Что может быть глупее, чем пускать свою жизнь на ветер?
Целый день, не разгибаясь, монтировать линию, для того чтобы тридцать секунд отплясали фейерверки, отгорели, распуская яркие хвосты искр, шутихи?
Но – ах! – как это красиво! И какие счастливые, совершенно детские улыбки расцветают на лицах зрителей, когда они смотрят на этот нестрашный, прирученный огонь.
Трамвай везет меня куда-то на окраину города, мимо новостроек, почти неотличимых от московских, мимо серых бетонных заборов промзоны, поросших кустами колючей проволоки, в район двухэтажных обшарпанных домиков, тихий, пыльный, больше похожий на заброшенный курортный городок.
Я выхожу у маленького магазинчика, на нем старая вывеска «Продмаг», а рядом гости из будущего – будка с кока-колой и банкомат.
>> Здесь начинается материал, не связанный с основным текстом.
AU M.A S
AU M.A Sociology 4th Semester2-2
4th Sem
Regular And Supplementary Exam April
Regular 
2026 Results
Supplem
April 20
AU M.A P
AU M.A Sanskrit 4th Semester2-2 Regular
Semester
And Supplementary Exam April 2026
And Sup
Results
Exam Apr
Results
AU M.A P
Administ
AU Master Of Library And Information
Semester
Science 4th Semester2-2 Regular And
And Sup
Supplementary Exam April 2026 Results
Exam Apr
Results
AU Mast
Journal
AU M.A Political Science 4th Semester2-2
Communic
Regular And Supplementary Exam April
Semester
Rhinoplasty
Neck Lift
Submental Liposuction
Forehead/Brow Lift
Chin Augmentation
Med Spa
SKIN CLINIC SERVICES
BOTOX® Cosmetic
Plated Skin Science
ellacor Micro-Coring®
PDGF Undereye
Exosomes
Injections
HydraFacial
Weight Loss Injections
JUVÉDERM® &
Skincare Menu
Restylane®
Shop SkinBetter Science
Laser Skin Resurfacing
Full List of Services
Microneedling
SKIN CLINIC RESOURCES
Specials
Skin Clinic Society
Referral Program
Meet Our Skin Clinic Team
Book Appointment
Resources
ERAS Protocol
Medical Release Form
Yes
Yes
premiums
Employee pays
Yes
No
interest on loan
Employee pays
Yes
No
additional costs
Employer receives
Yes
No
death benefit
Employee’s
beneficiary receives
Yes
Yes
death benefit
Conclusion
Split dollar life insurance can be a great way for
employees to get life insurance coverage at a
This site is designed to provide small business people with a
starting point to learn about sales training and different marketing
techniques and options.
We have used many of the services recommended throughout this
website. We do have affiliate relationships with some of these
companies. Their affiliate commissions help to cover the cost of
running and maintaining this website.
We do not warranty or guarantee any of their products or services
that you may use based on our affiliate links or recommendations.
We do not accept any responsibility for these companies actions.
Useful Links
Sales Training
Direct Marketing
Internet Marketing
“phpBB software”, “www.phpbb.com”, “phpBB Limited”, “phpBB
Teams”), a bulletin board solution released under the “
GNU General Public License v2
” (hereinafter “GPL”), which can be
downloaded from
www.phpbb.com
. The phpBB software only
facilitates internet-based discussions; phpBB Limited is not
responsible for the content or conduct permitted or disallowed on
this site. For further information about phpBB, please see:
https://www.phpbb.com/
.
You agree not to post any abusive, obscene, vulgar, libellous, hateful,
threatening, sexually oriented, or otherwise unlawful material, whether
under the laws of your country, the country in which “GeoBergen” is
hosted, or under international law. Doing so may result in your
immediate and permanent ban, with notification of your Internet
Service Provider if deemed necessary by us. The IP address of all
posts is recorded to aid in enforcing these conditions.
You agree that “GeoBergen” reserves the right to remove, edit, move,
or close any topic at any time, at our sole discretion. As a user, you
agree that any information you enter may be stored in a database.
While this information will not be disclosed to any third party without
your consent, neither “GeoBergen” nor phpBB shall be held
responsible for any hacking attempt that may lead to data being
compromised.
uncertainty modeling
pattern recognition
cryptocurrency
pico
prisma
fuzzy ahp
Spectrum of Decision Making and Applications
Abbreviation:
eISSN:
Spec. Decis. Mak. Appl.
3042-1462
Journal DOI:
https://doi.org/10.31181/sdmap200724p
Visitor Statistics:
Иду по извилистой улочке, мощенной булыжником, кое-где стыдливо прикрытым одеялком асфальта, мимо старых сливовых деревьев и шелковиц, нежно покачивающих корявыми, узловатыми лапами, нежно-нежно, как танцующие японские старухи в паутине истлевших покрывал.
Долго не могу найти дом № 3, он отбился от стада, заполз почти в начало парка, спрятался в кустах – желтенький, даже по стенам поросший сорняками.
Я обхожу его кругом, но все двери заколочены или заперты, и тропинки к ним заросли лопухами и кашкой. Лишь у одной я нахожу дорожку из кирпича, но вход для своих – кодовый замок, нет ни клавиш, ни домофона, войти может только тот, у кого есть ключ.